ARIMA(2,0,2) with non-zero mean : Inf
ARIMA(0,0,0) with non-zero mean : -1540.47
ARIMA(1,0,0) with non-zero mean : -1608.778
ARIMA(0,0,1) with non-zero mean : -1606.811
ARIMA(0,0,0) with zero mean : -1541.104
ARIMA(2,0,0) with non-zero mean : -1607.388
ARIMA(1,0,1) with non-zero mean : -1608.528
ARIMA(2,0,1) with non-zero mean : -1605.537
ARIMA(1,0,0) with zero mean : -1610.231
ARIMA(2,0,0) with zero mean : -1608.789
ARIMA(1,0,1) with zero mean : -1609.917
ARIMA(0,0,1) with zero mean : -1608.005
ARIMA(2,0,1) with zero mean : -1606.965
Now re-fitting the best model(s) without approximations...
ARIMA(1,0,0) with zero mean : -1611.047
Best model: ARIMA(1,0,0) with zero mean The algorithm indicates that the best ARIMA model is achieved with parameters p=1, d=0, q=0.
Note
auto.arima generates models with non-zero mean and zero mean.
A non-zero mean model indicates that the model has a constant term (\(c\)) or a drift term (\(d\)) if \(d > 0\). For a non-differenced series (\(d = 0\)), the constant term is a true intercept, representing the mean level around which the series fluctuates. For a differenced series (\(d > 0\)), the constant term can be interpreted as a drift, representing the average change per time period in the differenced series.
A zero mean model indicates that the model does not has a constant term.
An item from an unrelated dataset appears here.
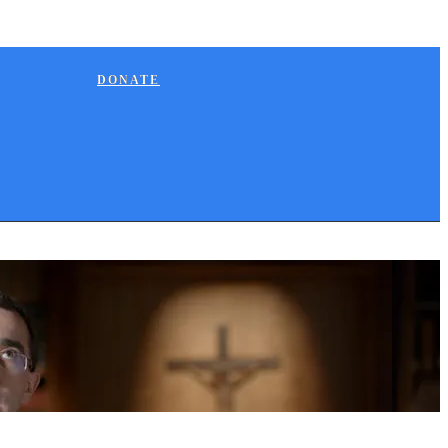
DONATE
It assumes that the time series fluctuates around a mean of zero if \(d = 0\). For a differenced series (\(d > 0\)), this implies no deterministic trend (drift) in the data. This model is appropriate for stationary time series data that fluctuates around a mean of zero without a trend.
Let us fit the ARIMA (1, 0, 0) model with zero mean:
# fit model
arima_m2 <- arima(diff(log(df_claimants$count)), c(1, 0, 0), include.mean = FALSE)
# estimates
summary(arima_m2)
Call:
arima(x = diff(log(df_claimants$count)), order = c(1, 0, 0), include.mean = FALSE)
Coefficients:
ar1
0.4114
s.e. 0.0462
sigma^2 estimated as 0.0009013: log likelihood = 807.54, aic = -1611.08
Training set error measures:
ME RMSE MAE MPE MAPE MASE ACF1
Training set -0.001159562 0.03002149 0.01625172 -Inf Inf 0.8482966 0.025589014.7.5 Prediction
Now that we have identified our best fitting ARIMA model, we can use the model to make predictions of claimant counts into the future. But, before we do this let us see how our model fitted our data.
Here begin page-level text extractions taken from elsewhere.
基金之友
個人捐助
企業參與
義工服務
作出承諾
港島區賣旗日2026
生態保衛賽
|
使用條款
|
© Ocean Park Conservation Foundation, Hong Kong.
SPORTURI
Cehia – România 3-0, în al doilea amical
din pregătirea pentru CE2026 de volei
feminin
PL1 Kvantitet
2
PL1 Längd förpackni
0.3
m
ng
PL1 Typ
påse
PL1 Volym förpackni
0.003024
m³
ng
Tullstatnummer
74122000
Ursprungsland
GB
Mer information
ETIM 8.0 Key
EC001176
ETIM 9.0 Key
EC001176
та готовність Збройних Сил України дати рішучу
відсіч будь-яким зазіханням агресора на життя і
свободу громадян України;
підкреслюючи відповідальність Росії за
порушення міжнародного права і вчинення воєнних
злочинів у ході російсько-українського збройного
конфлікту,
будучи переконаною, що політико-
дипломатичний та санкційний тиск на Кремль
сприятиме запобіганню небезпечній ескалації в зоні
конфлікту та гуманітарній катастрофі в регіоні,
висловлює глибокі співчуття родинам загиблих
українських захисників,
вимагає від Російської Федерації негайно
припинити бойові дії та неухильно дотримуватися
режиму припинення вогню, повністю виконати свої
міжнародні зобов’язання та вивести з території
plot(as.ts(diff(log(df_claimants$count))), main = "Logged claimaints (first difference)", ylab = "Rates", xlab = "Time", type = "l", lty = 1, lwd = 2)
lines(fitted(arima_m2), col= "blue", lwd = 2)
The model seems to have fitted our data relatively well, even the spike in claimants during 2020 and 2021. Let us now make a prediction of future claimants with the forecast.Arima function. We predict the claimants on the next 12 months:
arima_m2 %>%
forecast(h = 12,
level = c(99)) %>% #confidence level 99%
autoplot() +
theme_bw() +
labs( y = "Rates", x = "Time")
The prediction suggests that the number of claimants are likely to vary within the range of -0.07 and 0.07 over the next 12 months of the time series.